Tuesday, January 27, 2015

Week 3: Inquiry

I've been thinking about the role of the creator in children's stuff recently. Between our discussions about inquiry and the screening of The Jungle Book two weeks ago, I've been trying to figure out what an adult's responsibility is in creating things for children. It goes without saying that the majority of creators of children's media are not children, which makes the genre(?) a unique one. Even when I consider work created by children, they are always facilitated by adults.

One of these works, the comic series Axe Cop, was created by Ethan Nicolle but written by his then 5 year-old brother Malachi. The series was illustrated and constructed by the elder brother, but was conceived and dictated by the younger one. Here's an example of that dynamic:
The strange thing about Axe Cop is that it is by no means for children — instead, it revels in the fertile imagination and loose logic of a kid's brain while wrapped in a winking, adult tone. The irony on display wouldn't resonate with kids either; they'd still just respond to the silly stuff.

But our trip to the Bean Museum helped connect these disparate ideas of responsibility in creation. It was being at an actual museum that made me apply the word curation to these concepts of children's media. A museum curator works to facilitate the best possible experience for their given museum and carefully chooses what is displayed and how it is displayed. Likewise, Ethan Nicolle facilitates his little brother's creativity and gives him an outlet to see his imagination fulfilled. In the same sense, Georges Lopez (the teacher in To Be and to Have) takes on a similar role of curator to his student's understanding of the world. In all three of these cases, the adults are helping shape children in ways that directly meet children on their level.

For example, I think it's relevant that the Bean Museum recently underwent a major renovation. In the past, the museum has been a stuffy, grandpa's-basement sort of place, with an emphasis on the deadness of the taxidermied animals. Now, the museum is brighter and more open, with the animals arranged in ways that are more accessible to children. There are more hands-on exhibits, and everything seems better designed to have appeal with kids. That curatorial goal reminds me of To Be and to Have, in the sense that Lopez works to meet his students on a mutual level of understanding, rather than lecture or speak down to them.

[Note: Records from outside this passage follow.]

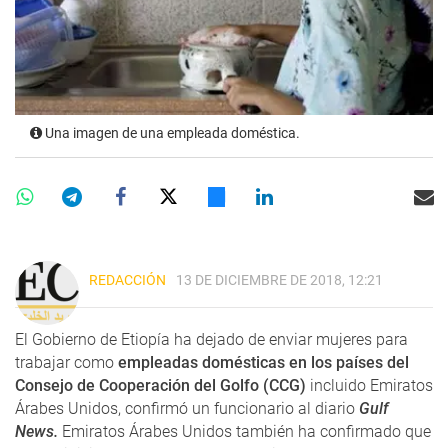
Una imagen de una empleada doméstica.
REDACCIÓN
13 DE DICIEMBRE DE 2018, 12:21
El Gobierno de Etiopía ha dejado de enviar mujeres para
trabajar como
empleadas domésticas en los países del
Consejo de Cooperación del Golfo (CCG)
incluido Emiratos
Árabes Unidos, confirmó un funcionario al diario
Gulf
News.
Emiratos Árabes Unidos también ha confirmado que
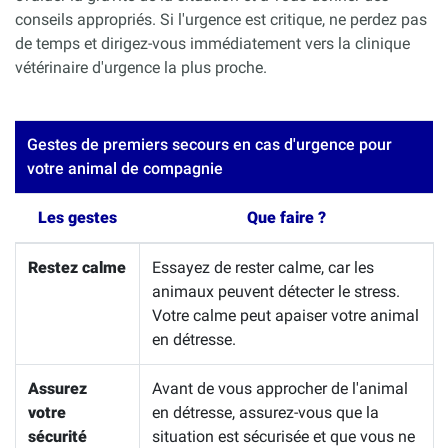
conseils appropriés. Si l'urgence est critique, ne perdez pas
de temps et dirigez-vous immédiatement vers la clinique
vétérinaire d'urgence la plus proche.
Gestes de premiers secours en cas d'urgence pour
votre animal de compagnie
Les gestes
Que faire ?
Restez calme
Essayez de rester calme, car les
animaux peuvent détecter le stress.
Votre calme peut apaiser votre animal
en détresse.
Assurez
Avant de vous approcher de l'animal
votre
en détresse, assurez-vous que la
sécurité
situation est sécurisée et que vous ne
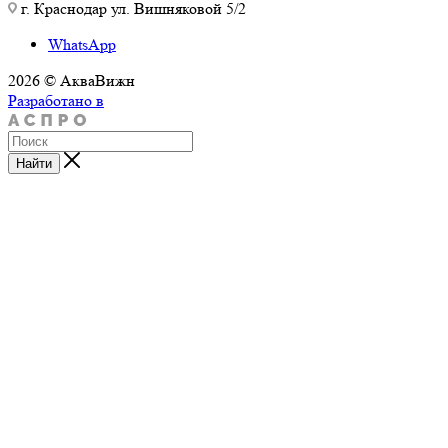
г. Краснодар ул. Вишняковой 5/2
WhatsApp
2026 © АкваВижн
Разработано в
Найти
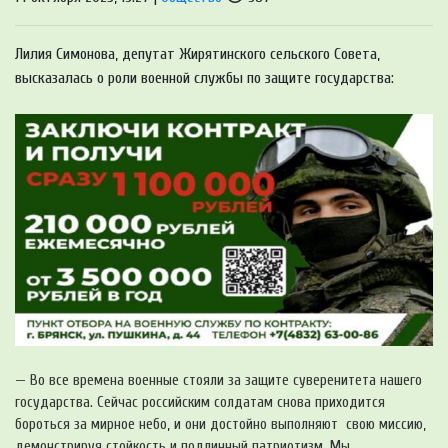
Лилия Симонова, депутат Жирятинского сельского Совета,
высказалась о роли военной службы по защите государства:
— Во все времена военные стояли за защите суверенитета нашего
государства. Сейчас российским солдатам снова приходится
бороться за мирное небо, и они достойно выполняют свою миссию,
демонстрируя стойкость и подлинный патриотизм. Мы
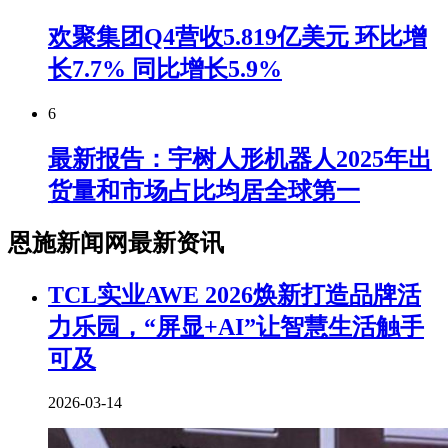
欢聚集团Q4营收5.819亿美元 环比增
长7.7% 同比增长5.9%
6
最新报告：宇树人形机器人2025年出
货量和市场占比均居全球第一
恩施新闻网最新资讯
TCL实业AWE 2026焕新打造品牌活
力乐园，“屏显+AI”让智慧生活触手
可及
2026-03-14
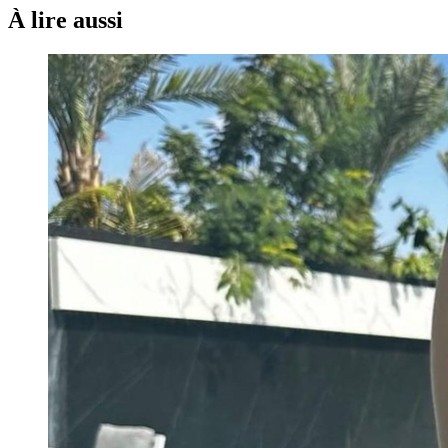
À lire aussi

The most obvious instances of this dynamic are when Lopez sits down with one of the students individually. He makes a concerted effort to make them broaden their senses of understanding, be it pushing their conception of numbers to greater levels or questioning what a bee would be doing in their school's hallway. The film presents him as a sage more than an instructor, giving children the tools to find their own answers -- much like a good museum gives children the right room to explore the world around them. Adults who create for children have a special responsibility to motivate their audience to further explore and push their senses of understanding, and I think those thoughtful curators are the linchpin to successful children's media, and even successful children as a whole.